#### Record set ####

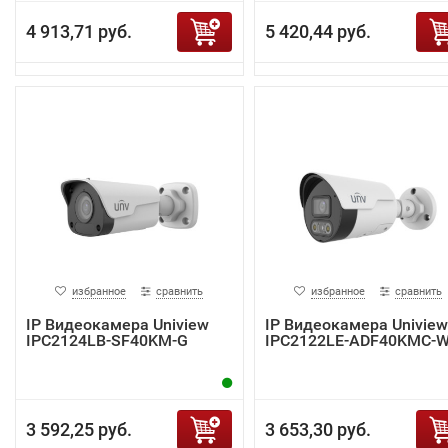
4 913,71 руб.
5 420,44 руб.
избранное
сравнить
избранное
сравнить
IP Видеокамера Uniview
IP Видеокамера Uniview
IPC2124LB-SF40KM-G
IPC2122LE-ADF40KMC-
3 592,25 руб.
3 653,30 руб.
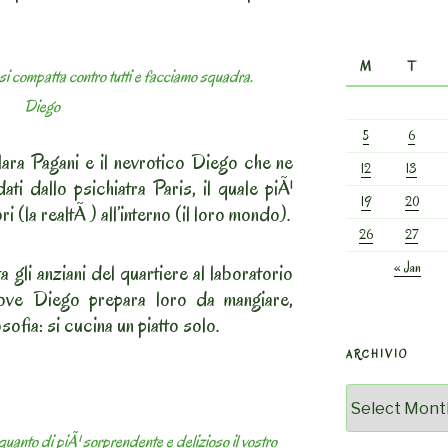
M
T
 si compatta contro tutti e facciamo squadra.
Diego
5
6
ara Pagani e il nevrotico Diego che ne
12
13
ati dallo psichiatra Paris, il quale piÃ¹
19
20
ori (la realtÃ ) all’interno (il loro mondo).
26
27
« Jan
a gli anziani del quartiere al laboratorio
ove Diego prepara loro da mangiare,
sofia: si cucina un piatto solo.
ARCHIVIO
Archivio
quanto di piÃ¹ sorprendente e delizioso il vostro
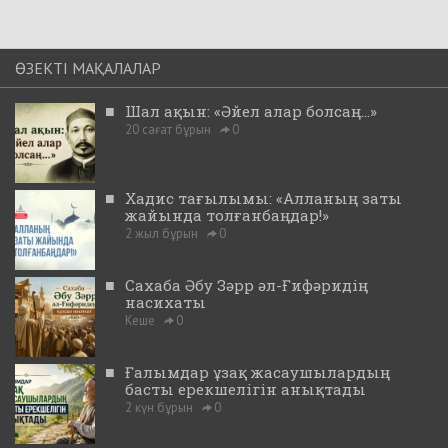
ӨЗЕКТІ МАҚАЛАЛАР
■
Шал ақын: «Әйел алар болсаң...»
20 сағат бұрын
0
■
Хадис тағылымы: «Алланың заты
жайында толғанбаңдар!»
2 жыл бұрын
0
■
Сахаба Әбу Зәрр әл-Ғифәридің
насихаты
Кеше
0
■
Ғалымдар ұзақ жасаушылардың
басты ерекшелігін анықтады
2 күн бұрын
0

####

## Exercise prompt:
Only lines with the word "бұрын" are needed. Copy them from the preceding records.

## Output:
20 сағат бұрын
2 жыл бұрын
2 күн бұрын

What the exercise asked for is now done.